→ ASSIGNMENT
Although pictures appear in the entries below, leave them out and print exactly the lines from the first line through the line containing "GRAVELS & CHIPPINGS".

Extracted page text data:

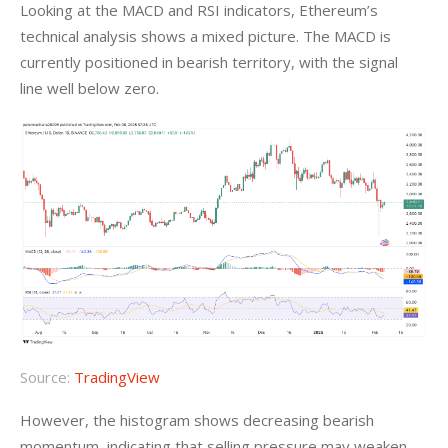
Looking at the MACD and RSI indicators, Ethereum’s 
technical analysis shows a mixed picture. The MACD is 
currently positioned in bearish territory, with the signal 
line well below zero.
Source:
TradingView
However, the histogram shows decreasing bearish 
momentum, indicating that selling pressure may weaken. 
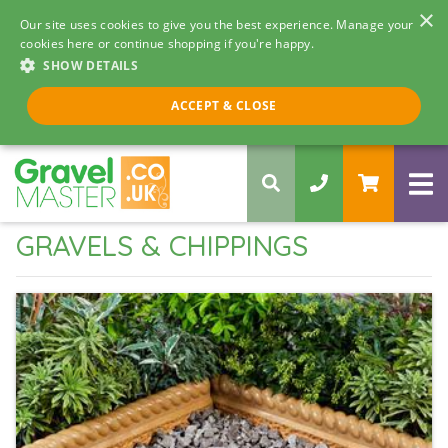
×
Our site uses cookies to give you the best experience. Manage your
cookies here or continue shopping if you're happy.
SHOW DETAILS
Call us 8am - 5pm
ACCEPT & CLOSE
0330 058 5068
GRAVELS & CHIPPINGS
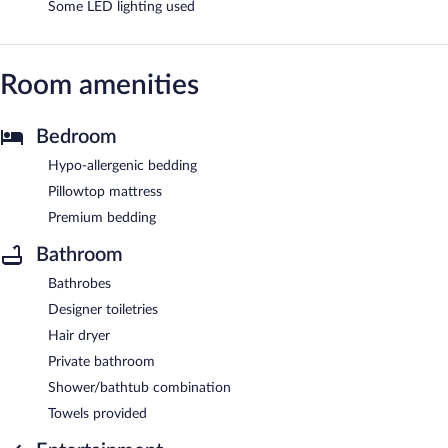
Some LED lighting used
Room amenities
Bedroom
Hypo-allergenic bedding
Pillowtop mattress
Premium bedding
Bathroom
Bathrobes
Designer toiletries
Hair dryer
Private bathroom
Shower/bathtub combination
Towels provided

→ FINISHED TASK
Looking at the MACD and RSI indicators, Ethereum’s 
technical analysis shows a mixed picture. The MACD is 
currently positioned in bearish territory, with the signal 
line well below zero.
Source:
TradingView
However, the histogram shows decreasing bearish 
momentum, indicating that selling pressure may weaken. 
×
Our site uses cookies to give you the best experience. Manage your
cookies here or continue shopping if you're happy.
SHOW DETAILS
Call us 8am - 5pm
ACCEPT & CLOSE
0330 058 5068
GRAVELS & CHIPPINGS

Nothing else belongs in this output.